YOUR OBJECTIVE:
Across the entries below, determine how many lines include the word "notice". State only the resulting number.

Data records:

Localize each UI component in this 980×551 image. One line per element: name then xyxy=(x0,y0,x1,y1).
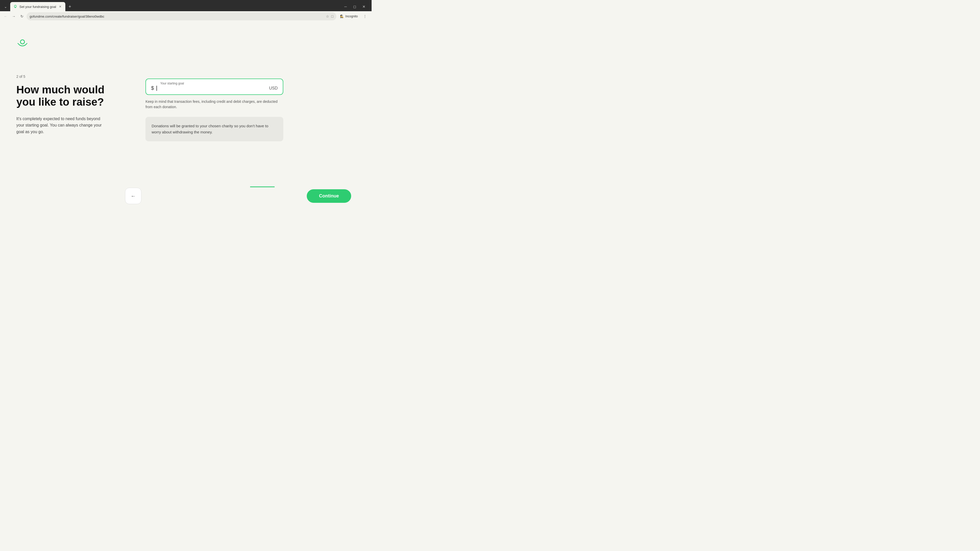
close-button[interactable]: ✕ xyxy=(360,3,368,10)
page-heading: How much would you like to raise? xyxy=(16,84,109,108)
cursor-indicator xyxy=(156,86,157,91)
split-view-icon[interactable]: □ xyxy=(331,14,333,18)
restore-button[interactable]: ◻ xyxy=(351,3,358,10)
continue-button[interactable]: Continue xyxy=(307,189,351,203)
forward-nav-button[interactable]: → xyxy=(10,13,18,20)
incognito-icon: 🕵 xyxy=(340,14,344,18)
minimize-button[interactable]: ─ xyxy=(342,3,349,10)
page-content: 2 of 5 How much would you like to raise?… xyxy=(0,22,372,208)
incognito-button[interactable]: 🕵 Incognito xyxy=(337,14,360,19)
input-label: Your starting goal xyxy=(160,82,184,85)
sub-description: It's completely expected to need funds b… xyxy=(16,116,109,135)
bookmark-icon[interactable]: ☆ xyxy=(326,14,329,18)
footer-buttons: ← Continue xyxy=(0,188,372,204)
goal-section: Your starting goal $ USD Keep in mind th… xyxy=(145,79,283,141)
goal-input-box[interactable]: Your starting goal $ USD xyxy=(145,79,283,95)
address-bar-row: ← → ↻ gofundme.com/create/fundraiser/goa… xyxy=(0,11,372,22)
fee-notice: Keep in mind that transaction fees, incl… xyxy=(145,99,283,110)
step-indicator: 2 of 5 xyxy=(16,75,109,79)
back-arrow-icon: ← xyxy=(130,193,136,199)
incognito-label: Incognito xyxy=(345,14,358,18)
svg-point-0 xyxy=(14,5,16,7)
back-nav-button[interactable]: ← xyxy=(2,13,9,20)
svg-point-1 xyxy=(21,40,24,44)
currency-label: USD xyxy=(269,86,278,91)
right-panel: Your starting goal $ USD Keep in mind th… xyxy=(125,22,372,208)
address-bar[interactable]: gofundme.com/create/fundraiser/goal/38en… xyxy=(27,12,336,21)
charity-notice-text: Donations will be granted to your chosen… xyxy=(151,123,277,135)
new-tab-button[interactable]: + xyxy=(66,3,73,10)
progress-line xyxy=(250,186,275,187)
back-button[interactable]: ← xyxy=(125,188,142,204)
reload-button[interactable]: ↻ xyxy=(18,13,25,20)
left-panel: 2 of 5 How much would you like to raise?… xyxy=(0,22,125,208)
tab-title-text: Set your fundraising goal xyxy=(19,5,56,9)
active-tab[interactable]: Set your fundraising goal ✕ xyxy=(10,2,65,11)
browser-chrome: ⌄ Set your fundraising goal ✕ + ─ ◻ ✕ ← … xyxy=(0,0,372,22)
gofundme-logo xyxy=(16,38,109,49)
url-text: gofundme.com/create/fundraiser/goal/38en… xyxy=(30,14,324,18)
tab-favicon xyxy=(13,5,18,9)
menu-button[interactable]: ⋮ xyxy=(361,13,369,20)
charity-notice: Donations will be granted to your chosen… xyxy=(145,117,283,141)
tab-expand-button[interactable]: ⌄ xyxy=(2,3,9,10)
dollar-sign: $ xyxy=(151,85,154,91)
tab-close-button[interactable]: ✕ xyxy=(58,5,62,9)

PROBLEM SOLUTION:
3